So I'm left to assume some of the files in /bin *or */sbin were corrupt.
My question is, does anyone have any ideas on how this might have happened? I did do a quick memory test using the rescue CD (it didn't complete) and there weren't any errors. The virtual machine is running on VMWare with 3 other VMs, which all seem fine. There wasn't any unexpected power loss either.
Thanks.
On 2016-05-29 10:42, John Cenile wrote:
Also, the last message in /var/log/messages before the crash was:
<snip />
^@^@^@^@^@^@^@^@^@^@^@^@^@^@^@^@^@^@^@^@^@^@^@^@^@^@^@^@^@^@^@^@^@^@^@^@^@^@^@^@^@^@^@^@^@^@^@^@May 29 07:30:10 *hostname* kernel: imklog 5.8.10, log source = /proc/kmsg started
Which seems very concerning.
Hi John,
TL;DR: prevention.
I can't say what happened, but I've a long-standing dread of your situation. Here's some ways to prepare for (or prevent) the next time this happens. Possibly you're already doing all this but a recitation here might help someone else too.
- Set up remote logging. I favor rsyslog, but you can also use syslog-ng. Have one central logging server. This way you can look for signs of trouble that preceded the crash.
- Keep baselines from the guest VMs. You can run rpm --verify and preserve the output off-host (last step in yum update). Disable the nightly pre-link behavior (was this ever a good idea?) to make comparing results more meaningful. Post-crash, mount the victim read-only and re-run the verify to pin-point what part of the filesystem was clobbered. Knowing what was clobbered (and when) can help. Not long ago an errant script in production cleared the wrong directory but only when transaction volume crested some threshold, wiping out a critical monitoring script.
- Treat your hosts like cattle, not pets. Automating creation and maintenance of hosts gives you more and better options for recovery when hosts go insane.

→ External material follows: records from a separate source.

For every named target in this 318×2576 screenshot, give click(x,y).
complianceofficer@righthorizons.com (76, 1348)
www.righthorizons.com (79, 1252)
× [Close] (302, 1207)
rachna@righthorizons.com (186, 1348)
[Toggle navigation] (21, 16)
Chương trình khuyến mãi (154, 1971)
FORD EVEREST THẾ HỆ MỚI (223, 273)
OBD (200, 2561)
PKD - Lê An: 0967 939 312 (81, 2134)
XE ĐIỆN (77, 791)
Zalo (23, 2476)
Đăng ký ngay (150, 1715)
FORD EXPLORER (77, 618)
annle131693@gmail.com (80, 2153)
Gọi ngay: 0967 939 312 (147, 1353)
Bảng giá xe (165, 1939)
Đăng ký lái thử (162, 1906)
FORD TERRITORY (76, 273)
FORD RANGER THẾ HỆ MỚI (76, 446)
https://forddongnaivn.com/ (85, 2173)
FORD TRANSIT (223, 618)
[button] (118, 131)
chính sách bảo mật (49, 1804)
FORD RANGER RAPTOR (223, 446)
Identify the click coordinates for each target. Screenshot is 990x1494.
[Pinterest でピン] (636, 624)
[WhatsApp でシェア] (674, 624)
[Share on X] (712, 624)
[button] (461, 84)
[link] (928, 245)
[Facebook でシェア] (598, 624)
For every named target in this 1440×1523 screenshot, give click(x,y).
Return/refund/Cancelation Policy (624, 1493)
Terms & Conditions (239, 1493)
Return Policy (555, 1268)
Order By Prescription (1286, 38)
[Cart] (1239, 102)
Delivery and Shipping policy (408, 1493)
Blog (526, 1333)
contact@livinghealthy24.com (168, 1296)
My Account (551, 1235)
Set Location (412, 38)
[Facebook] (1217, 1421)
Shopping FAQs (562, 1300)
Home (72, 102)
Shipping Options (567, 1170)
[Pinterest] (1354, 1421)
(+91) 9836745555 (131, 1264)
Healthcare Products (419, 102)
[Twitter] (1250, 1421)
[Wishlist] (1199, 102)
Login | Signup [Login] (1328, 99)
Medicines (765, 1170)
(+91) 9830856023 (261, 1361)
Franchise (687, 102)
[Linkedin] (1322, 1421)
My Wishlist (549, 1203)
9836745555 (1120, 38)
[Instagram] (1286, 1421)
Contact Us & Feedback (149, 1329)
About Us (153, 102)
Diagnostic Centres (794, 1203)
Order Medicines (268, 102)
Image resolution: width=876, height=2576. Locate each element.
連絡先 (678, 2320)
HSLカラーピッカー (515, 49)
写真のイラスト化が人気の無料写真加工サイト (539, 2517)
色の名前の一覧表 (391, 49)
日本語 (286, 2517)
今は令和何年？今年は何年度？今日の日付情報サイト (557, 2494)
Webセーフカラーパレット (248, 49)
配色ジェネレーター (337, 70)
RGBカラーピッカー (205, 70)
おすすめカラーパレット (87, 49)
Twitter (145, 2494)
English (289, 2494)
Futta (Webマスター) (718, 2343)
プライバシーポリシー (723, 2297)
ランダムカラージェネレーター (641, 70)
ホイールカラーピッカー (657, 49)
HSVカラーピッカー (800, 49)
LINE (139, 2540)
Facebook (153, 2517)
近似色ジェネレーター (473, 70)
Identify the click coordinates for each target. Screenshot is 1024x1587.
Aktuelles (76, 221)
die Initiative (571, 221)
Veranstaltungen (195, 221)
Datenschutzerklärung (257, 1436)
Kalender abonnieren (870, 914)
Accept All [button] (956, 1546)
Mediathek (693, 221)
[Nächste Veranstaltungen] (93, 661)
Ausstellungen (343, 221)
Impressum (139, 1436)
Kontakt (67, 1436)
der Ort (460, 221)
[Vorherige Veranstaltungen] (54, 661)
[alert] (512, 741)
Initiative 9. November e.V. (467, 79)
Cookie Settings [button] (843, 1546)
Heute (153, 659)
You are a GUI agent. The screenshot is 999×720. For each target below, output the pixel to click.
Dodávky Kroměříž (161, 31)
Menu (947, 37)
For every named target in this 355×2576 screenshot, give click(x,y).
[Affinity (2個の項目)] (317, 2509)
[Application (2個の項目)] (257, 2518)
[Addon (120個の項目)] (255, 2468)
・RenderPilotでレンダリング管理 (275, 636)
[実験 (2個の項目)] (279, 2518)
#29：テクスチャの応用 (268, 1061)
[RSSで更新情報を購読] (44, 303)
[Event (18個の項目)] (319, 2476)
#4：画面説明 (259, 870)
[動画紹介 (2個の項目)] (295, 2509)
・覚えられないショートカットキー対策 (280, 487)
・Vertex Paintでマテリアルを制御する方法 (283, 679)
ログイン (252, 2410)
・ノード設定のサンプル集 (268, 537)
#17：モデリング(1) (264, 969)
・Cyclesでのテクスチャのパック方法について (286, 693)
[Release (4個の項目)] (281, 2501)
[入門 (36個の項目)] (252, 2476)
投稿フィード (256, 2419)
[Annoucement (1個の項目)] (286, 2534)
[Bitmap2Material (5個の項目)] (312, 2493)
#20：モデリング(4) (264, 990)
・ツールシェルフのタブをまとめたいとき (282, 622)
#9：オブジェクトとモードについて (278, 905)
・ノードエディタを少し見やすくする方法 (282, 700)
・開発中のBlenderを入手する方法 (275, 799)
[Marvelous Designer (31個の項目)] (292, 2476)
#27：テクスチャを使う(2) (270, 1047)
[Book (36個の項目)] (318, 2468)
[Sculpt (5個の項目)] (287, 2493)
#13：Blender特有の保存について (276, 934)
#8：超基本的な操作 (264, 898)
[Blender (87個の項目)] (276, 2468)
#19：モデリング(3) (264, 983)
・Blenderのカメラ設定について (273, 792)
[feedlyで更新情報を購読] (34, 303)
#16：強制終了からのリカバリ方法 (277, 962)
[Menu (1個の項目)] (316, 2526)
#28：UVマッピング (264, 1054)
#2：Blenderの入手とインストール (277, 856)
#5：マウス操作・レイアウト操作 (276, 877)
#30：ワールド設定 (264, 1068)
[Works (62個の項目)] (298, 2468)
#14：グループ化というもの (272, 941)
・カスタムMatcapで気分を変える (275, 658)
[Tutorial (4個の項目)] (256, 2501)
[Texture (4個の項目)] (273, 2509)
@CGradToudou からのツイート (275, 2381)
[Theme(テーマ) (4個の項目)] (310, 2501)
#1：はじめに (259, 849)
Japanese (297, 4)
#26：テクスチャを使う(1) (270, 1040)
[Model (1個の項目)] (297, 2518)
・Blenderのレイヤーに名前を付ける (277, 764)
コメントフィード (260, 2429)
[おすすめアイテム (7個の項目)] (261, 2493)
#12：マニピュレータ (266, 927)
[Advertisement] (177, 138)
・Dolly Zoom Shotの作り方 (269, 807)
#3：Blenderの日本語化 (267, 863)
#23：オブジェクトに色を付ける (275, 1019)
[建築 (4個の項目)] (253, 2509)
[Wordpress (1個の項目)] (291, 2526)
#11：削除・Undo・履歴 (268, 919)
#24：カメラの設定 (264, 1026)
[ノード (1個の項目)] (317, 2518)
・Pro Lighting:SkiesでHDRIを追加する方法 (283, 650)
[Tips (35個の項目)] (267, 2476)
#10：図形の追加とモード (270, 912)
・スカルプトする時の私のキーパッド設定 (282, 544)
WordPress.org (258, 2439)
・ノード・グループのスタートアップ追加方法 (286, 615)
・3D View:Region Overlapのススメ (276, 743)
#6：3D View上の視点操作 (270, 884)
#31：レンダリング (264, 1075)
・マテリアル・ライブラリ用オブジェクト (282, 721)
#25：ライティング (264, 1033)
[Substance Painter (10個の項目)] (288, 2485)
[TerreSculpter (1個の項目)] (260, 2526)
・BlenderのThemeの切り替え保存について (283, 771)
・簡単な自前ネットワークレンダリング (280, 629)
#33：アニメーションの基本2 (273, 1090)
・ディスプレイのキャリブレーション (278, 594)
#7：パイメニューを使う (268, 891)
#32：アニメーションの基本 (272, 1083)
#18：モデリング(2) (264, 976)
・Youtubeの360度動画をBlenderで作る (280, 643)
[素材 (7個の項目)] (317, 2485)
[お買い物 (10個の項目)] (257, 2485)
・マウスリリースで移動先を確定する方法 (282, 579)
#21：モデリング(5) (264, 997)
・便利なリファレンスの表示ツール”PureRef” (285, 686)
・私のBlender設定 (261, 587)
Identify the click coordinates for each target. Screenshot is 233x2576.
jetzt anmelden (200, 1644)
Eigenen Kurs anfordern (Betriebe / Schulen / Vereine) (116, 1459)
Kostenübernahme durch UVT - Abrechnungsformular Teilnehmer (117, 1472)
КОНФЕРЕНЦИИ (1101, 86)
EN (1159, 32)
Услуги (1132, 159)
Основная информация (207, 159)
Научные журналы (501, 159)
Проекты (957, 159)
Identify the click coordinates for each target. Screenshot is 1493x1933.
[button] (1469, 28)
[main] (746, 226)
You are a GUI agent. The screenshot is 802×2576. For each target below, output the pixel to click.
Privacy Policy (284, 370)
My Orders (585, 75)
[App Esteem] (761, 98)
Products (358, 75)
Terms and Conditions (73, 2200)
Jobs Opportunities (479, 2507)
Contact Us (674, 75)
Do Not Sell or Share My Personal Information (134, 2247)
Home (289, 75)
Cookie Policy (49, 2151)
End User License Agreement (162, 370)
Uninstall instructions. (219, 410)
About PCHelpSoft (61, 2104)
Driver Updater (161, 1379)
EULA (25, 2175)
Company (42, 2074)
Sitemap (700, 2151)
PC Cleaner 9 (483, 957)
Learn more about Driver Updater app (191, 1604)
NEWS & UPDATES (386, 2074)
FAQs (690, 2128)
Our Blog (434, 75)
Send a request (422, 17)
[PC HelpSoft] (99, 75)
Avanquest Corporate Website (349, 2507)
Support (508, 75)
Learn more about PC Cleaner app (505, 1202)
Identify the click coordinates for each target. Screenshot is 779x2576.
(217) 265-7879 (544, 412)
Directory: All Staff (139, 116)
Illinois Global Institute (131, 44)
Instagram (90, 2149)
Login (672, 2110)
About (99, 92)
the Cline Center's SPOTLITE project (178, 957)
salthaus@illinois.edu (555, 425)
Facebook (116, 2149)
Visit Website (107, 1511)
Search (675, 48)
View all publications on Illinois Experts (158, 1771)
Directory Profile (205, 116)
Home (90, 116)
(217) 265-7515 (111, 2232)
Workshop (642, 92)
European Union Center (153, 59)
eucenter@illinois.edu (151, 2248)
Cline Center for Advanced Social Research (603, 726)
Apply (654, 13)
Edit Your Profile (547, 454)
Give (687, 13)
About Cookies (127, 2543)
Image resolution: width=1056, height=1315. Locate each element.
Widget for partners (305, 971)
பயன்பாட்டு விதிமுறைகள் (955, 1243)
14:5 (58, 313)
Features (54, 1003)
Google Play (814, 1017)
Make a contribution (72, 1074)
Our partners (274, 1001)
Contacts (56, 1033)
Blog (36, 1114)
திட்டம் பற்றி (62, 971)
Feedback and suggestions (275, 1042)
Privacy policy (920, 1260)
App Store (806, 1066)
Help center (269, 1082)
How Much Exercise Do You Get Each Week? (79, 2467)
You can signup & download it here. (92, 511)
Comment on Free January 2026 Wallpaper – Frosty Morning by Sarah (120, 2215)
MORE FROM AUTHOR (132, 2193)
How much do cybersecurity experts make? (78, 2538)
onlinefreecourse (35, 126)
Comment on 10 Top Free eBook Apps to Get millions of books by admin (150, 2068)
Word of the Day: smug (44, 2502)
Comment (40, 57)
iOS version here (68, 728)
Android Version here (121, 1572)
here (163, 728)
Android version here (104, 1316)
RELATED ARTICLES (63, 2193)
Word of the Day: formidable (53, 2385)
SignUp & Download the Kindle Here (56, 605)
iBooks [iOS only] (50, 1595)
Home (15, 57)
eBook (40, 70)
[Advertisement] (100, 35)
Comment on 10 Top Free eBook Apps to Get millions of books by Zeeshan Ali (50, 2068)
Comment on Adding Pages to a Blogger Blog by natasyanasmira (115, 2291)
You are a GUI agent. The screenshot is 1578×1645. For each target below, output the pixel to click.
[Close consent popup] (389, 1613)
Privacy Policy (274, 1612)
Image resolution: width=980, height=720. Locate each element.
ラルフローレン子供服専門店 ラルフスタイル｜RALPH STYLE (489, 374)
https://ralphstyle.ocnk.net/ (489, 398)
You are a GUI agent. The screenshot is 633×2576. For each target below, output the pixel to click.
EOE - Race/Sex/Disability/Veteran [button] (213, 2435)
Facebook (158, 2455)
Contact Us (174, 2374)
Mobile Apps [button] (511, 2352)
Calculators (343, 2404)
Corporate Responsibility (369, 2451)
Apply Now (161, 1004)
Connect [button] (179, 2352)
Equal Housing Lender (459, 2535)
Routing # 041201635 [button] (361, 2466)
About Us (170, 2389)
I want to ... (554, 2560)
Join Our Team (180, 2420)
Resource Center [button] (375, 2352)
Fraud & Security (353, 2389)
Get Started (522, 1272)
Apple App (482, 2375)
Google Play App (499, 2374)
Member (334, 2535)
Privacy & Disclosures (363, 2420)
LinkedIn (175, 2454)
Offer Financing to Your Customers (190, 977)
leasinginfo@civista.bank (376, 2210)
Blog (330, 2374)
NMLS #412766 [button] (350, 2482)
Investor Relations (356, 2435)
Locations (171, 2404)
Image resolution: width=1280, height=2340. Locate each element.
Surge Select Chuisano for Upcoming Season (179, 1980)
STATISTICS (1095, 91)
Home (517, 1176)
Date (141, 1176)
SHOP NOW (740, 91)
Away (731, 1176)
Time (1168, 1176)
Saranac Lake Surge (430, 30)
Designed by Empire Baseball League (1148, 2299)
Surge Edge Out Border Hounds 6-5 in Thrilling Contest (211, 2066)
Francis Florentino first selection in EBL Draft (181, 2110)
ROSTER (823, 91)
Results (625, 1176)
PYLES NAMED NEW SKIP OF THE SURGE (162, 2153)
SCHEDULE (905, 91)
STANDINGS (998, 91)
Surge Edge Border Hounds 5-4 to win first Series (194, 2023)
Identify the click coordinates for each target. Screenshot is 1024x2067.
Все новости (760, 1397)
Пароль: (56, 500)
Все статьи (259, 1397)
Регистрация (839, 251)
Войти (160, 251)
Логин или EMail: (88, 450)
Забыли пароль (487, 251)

- Test and re-test your storage system. There are bugs lurking in every storage code base and every HBA's firmware. The physical connectors in your data path are built on a mass of compromises and contradictory design goals and are just waiting to fail. Flush bugs out before putting gear into production.
- Restores, not backups, are your friends.[1] I ran into a bug in Gnu tar (this year) that left me with silently corrupted archives but only for thin-provisioned virtual filesystems >16GB that compressed to <8GB. Only a full restore unearthed the ugly truth.
- Consider ECC RAM. Once you have a few tens of GB's you've essentially got your own cosmic ray detector. If you figure your time at $50/hour and it takes ten hours to deal with with one ephemeral mysterious incident then springing for $500 worth of ECC RAM is a good bet. Figure in the cost of downtime and it's a no brainer.
Best regards,